It didn't bother me much either, but it did bother a couple of people I recommended it to. People have different tolerances for different things. I am certainly not trying to dissuade anyone form buying LASS. I always tell people it is a library worth serious consideration.

Whenever "California Dreaming" comes on the radio, the flute solo sounds so consistently sharp to me that I have to turn down the radio for its duration. And yet it has sold millions of copies and been a beloved record for 45 years.


----------



## Frederick Russ (Jan 26, 2011)

No need to admonish anyone Jay. I'm just asking you and Jeff to settle your personal differences offline. Please. 

Back on topic: Andrew's poly legato has revolutionized sampling imo - seems even VSL borrowed the idea and I've seen the concept show up with Tonehammer Requiem as well.


----------



## midphase (Jan 26, 2011)

JohnG @ Wed Jan 26 said:


> I am very surprised to see anyone writing about intonation issues in LASS at this stage [...] For me, intonation is no longer an issue in LASS and hasn't been for a very long time.



+1...no problems with tuning here. If there are, one has to really go look for them in unusual places (like for example the super high range of the solo cello), and even then it's really not an issue once it's in the mix.
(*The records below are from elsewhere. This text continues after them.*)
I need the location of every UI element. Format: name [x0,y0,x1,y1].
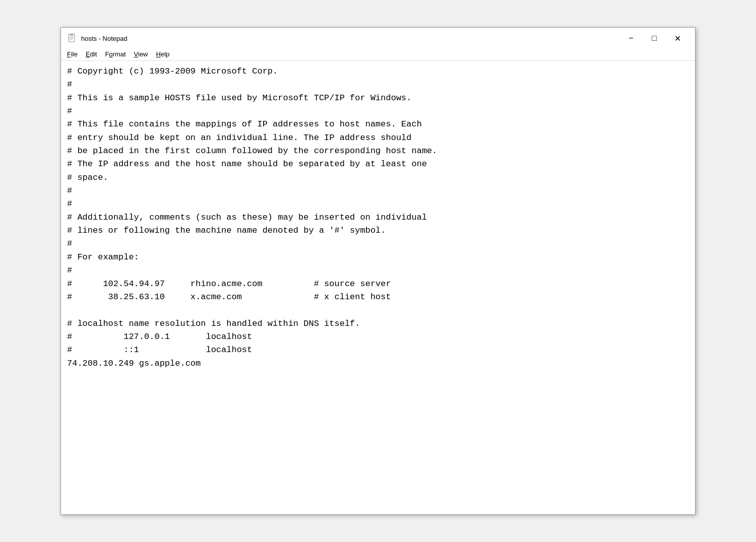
notepad-window: hosts - Notepad − □ ✕ File Edit Format V… [60,27,696,515]
menu-bar: File Edit Format View Help [61,48,695,61]
notepad-icon [67,33,77,43]
editor-content: # Copyright (c) 1993-2009 Microsoft Corp… [67,65,689,370]
title-bar-left: hosts - Notepad [67,33,128,43]
maximize-button[interactable]: □ [643,30,666,46]
editor-area[interactable]: # Copyright (c) 1993-2009 Microsoft Corp… [61,61,695,514]
menu-edit[interactable]: Edit [82,49,101,59]
menu-help[interactable]: Help [152,49,174,59]
title-bar: hosts - Notepad − □ ✕ [61,28,695,48]
menu-format[interactable]: Format [101,49,130,59]
title-bar-controls: − □ ✕ [619,30,689,46]
menu-view[interactable]: View [130,49,152,59]
svg-rect-1 [70,34,73,35]
window-title: hosts - Notepad [81,35,128,42]
menu-file[interactable]: File [63,49,82,59]
minimize-button[interactable]: − [619,30,643,46]
close-button[interactable]: ✕ [666,30,689,46]
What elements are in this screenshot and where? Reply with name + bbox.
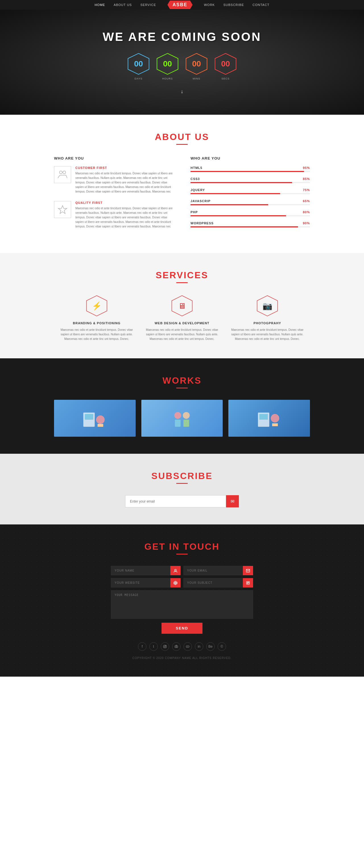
svg-marker-6	[58, 206, 67, 214]
work-card-1[interactable]	[54, 400, 136, 437]
social-youtube[interactable]	[184, 642, 192, 651]
photo-text: Maecenas nec odio et ante tincidunt temp…	[230, 328, 304, 341]
countdown-secs-hex: 00	[214, 52, 237, 75]
work1-illustration	[81, 404, 109, 432]
social-dribbble[interactable]: ©	[218, 642, 226, 651]
social-linkedin[interactable]: in	[195, 642, 203, 651]
svg-point-5	[63, 171, 66, 174]
message-field-wrap	[111, 590, 253, 623]
nav-inner: HOME ABOUT US SERVICE ASBE WORK SUBSCRIB…	[95, 1, 270, 9]
countdown-hours: 00 HOURS	[156, 52, 179, 80]
skill-css3-percent: 85%	[303, 177, 310, 181]
nav-contact[interactable]: CONTACT	[253, 3, 269, 6]
nav-work[interactable]: WORK	[204, 3, 215, 6]
hero-title: WE ARE COMING SOON	[103, 30, 261, 44]
hours-label: HOURS	[162, 77, 173, 80]
skill-php: PHP 80%	[191, 210, 310, 216]
services-underline	[176, 282, 188, 283]
social-facebook[interactable]: f	[138, 642, 146, 651]
svg-rect-16	[175, 420, 180, 427]
name-field-icon	[170, 566, 180, 575]
countdown-hours-hex: 00	[156, 52, 179, 75]
services-title: SERVICES	[11, 270, 353, 281]
svg-point-31	[164, 646, 166, 647]
work-card-2[interactable]	[141, 400, 223, 437]
svg-point-34	[176, 646, 177, 647]
svg-point-22	[175, 569, 176, 571]
subscribe-button[interactable]: ✉	[226, 495, 239, 507]
subject-field-wrap	[184, 578, 253, 587]
svg-point-12	[96, 415, 105, 424]
skill-jquery-bar-bg	[191, 193, 310, 194]
skill-html5-bar	[191, 171, 304, 172]
nav-subscribe[interactable]: SUBSCRIBE	[223, 3, 244, 6]
website-field-icon	[170, 578, 180, 587]
quality-text-wrap: QUALITY FIRST Maecenas nec odio et ante …	[75, 201, 173, 229]
svg-rect-11	[85, 414, 93, 420]
mins-value: 00	[192, 59, 201, 68]
skill-php-bar-bg	[191, 215, 310, 216]
skill-php-name: PHP	[191, 210, 198, 214]
skill-jquery-bar	[191, 193, 280, 194]
quality-icon	[54, 201, 71, 218]
contact-message-input[interactable]	[111, 590, 253, 619]
social-twitter[interactable]: t	[149, 642, 158, 651]
social-instagram[interactable]	[161, 642, 169, 651]
works-grid	[54, 400, 310, 437]
skill-wp-bar	[191, 226, 298, 227]
skill-css3-bar	[191, 182, 292, 183]
days-value: 00	[134, 59, 143, 68]
nav-home[interactable]: HOME	[95, 3, 105, 6]
countdown: 00 DAYS 00 HOURS	[103, 52, 261, 80]
contact-row-1	[111, 566, 253, 575]
service-branding: ⚡ BRANDING & POSITIONING Maecenas nec od…	[60, 294, 134, 341]
webdesign-icon: 🖥	[178, 301, 186, 311]
social-behance[interactable]: Be	[206, 642, 215, 651]
photo-title: PHOTOGPRAHY	[230, 321, 304, 325]
skill-js: JAVASCRIP 65%	[191, 199, 310, 205]
email-field-icon	[243, 566, 253, 575]
subscribe-underline	[176, 483, 188, 484]
about-title: ABOUT US	[11, 132, 353, 142]
photo-icon: 📷	[262, 301, 273, 311]
work-card-3[interactable]	[228, 400, 310, 437]
subscribe-email-input[interactable]	[125, 495, 226, 507]
works-title: WORKS	[11, 375, 353, 386]
service-branding-hex: ⚡	[85, 294, 108, 317]
services-grid: ⚡ BRANDING & POSITIONING Maecenas nec od…	[54, 294, 310, 341]
subscribe-title: SUBSCRIBE	[11, 471, 353, 481]
skill-jquery-name: JQUERY	[191, 188, 205, 192]
social-row: f t	[111, 642, 253, 651]
service-photo: 📷 PHOTOGPRAHY Maecenas nec odio et ante …	[230, 294, 304, 341]
name-field-wrap	[111, 566, 180, 575]
send-button[interactable]: SEND	[162, 623, 202, 634]
mins-label: MINS	[193, 77, 200, 80]
svg-rect-23	[246, 569, 250, 572]
about-right: WHO ARE YOU HTML5 95% CSS3 85%	[191, 156, 310, 236]
website-field-wrap	[111, 578, 180, 587]
about-grid: WHO ARE YOU CUSTOMER FIRST Maecenas nec …	[54, 156, 310, 236]
work3-illustration	[255, 404, 283, 432]
skill-html5-percent: 95%	[303, 166, 310, 169]
customer-text: Maecenas nec odio et ante tincidunt temp…	[75, 171, 173, 194]
nav-about[interactable]: ABOUT US	[114, 3, 132, 6]
contact-form: SEND f t	[111, 566, 253, 659]
webdesign-text: Maecenas nec odio et ante tincidunt temp…	[145, 328, 219, 341]
scroll-indicator: ↓	[103, 89, 261, 95]
social-camera[interactable]	[172, 642, 180, 651]
skill-php-percent: 80%	[303, 210, 310, 214]
svg-point-4	[59, 171, 62, 174]
webdesign-title: WEB DESIGN & DEVELOPMENT	[145, 321, 219, 325]
branding-title: BRANDING & POSITIONING	[60, 321, 134, 325]
customer-text-wrap: CUSTOMER FIRST Maecenas nec odio et ante…	[75, 166, 173, 194]
nav-logo[interactable]: ASBE	[168, 1, 193, 9]
subject-field-icon	[243, 578, 253, 587]
days-label: DAYS	[135, 77, 142, 80]
skill-css3: CSS3 85%	[191, 177, 310, 183]
nav-service[interactable]: SERVICE	[140, 3, 156, 6]
about-right-subtitle: WHO ARE YOU	[191, 156, 310, 160]
countdown-mins: 00 MINS	[185, 52, 208, 80]
skill-wp-percent: 90%	[303, 221, 310, 225]
about-section: ABOUT US WHO ARE YOU CUSTOMER FIRST Maec…	[0, 115, 364, 253]
works-section: WORKS	[0, 358, 364, 454]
I think what some people might miss is that the sections are really supposed to be used together, and when they are they sound really rich and lush.


----------



## rJames (Jan 26, 2011)

Not kidding. LASS changed my life.


----------



## nickhmusic (Jan 27, 2011)

LASS changed my approach - and I applaud it for that. 

There is a little finessing here and there in order to make it suit your particular style or for a specific sound - but that is largely due to the fact that there are so many instruments and articulations and possibilities for subtle changes through CC editing.

I was sold on LASS initially due to its characterful sound in the short articulations and its legatos, but I must also say that I would now include the top notch customer support over at Audiobro.

Helpful, friendly and solid customer support is a rare thing these days. 

Of course I blame Andrew for making it obviously because I now sleep so erratically due to my need to compose with LASS - but that's another issue entirely. :wink:


----------



## dcoscina (Jan 27, 2011)

I did this rhythmic ostinato in my violin part that I copy/pasted from the piano guide track and I unknowingly forgot to filter out the pedal messages so it was activating the Art script. Well, wouldn't you know it- that Art rhythm actually added extra life to my already awesome (kidding) rhythmic figure so I kept it and was delighted at how much better it sounded with LASS doing its thing. 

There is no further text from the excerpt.